In 2017, I want to track my spending.
When I was digging out of debt a decade ago, I made it a habit to track every penny that I earned and spent. This was one of the keys to changing my relationship with money. By logging every expense, I was able to discover where my money really went (as opposed to where I thought it was going). This allowed me to make changes to my life that led to financial independence.
Today, I’m financially independent. I have enough saved and invested that I should be able to support my current lifestyle indefinitely. Based on numbers from my favorite online retirement calculators, my nest egg will support spending of around $4000 per month for the next forty years. I’m under the impression that I spend about $36,000 per year (or $3000 per month), so I should be safe.
But do I really spend $3000 per month? And even if my spending is that low, are there places I could cut back? Am I wasting money on anything? Are there steps I could take to spend more efficiently? That’s what I aim to discover by tracking my spending this year.

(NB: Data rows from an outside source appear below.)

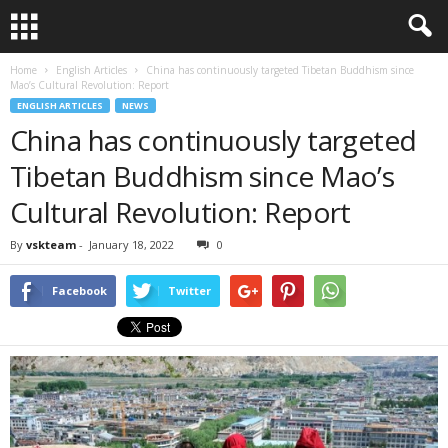
Home
English Articles
China has continuously targeted Tibetan Buddhism since
Mao’s Cultural Revolution: Report
ENGLISH ARTICLES
NEWS
China has continuously targeted
Tibetan Buddhism since Mao’s
Cultural Revolution: Report
By
vskteam
-
January 18, 2022
0
Facebook
Twitter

It might surprise you to learn (because it certainly surprised me!) that many Money Boss readers are eager to follow this project. In fact, I get more email about this subject than anything else right now. “When are you going to start tracking your spending? What tool are you going to use?” I didn’t realize there was so much interest in this or I would have done it long ago.
Before I can begin this project, I need to do two things:
- I need to establish a baseline. That is, I need to gather all of my account into one place and determine what my starting numbers are.
- I need to pick a tool (or two) to track my money. Do I return to my old friend Quicken? Or do I try one of the new-fangled smartphone apps?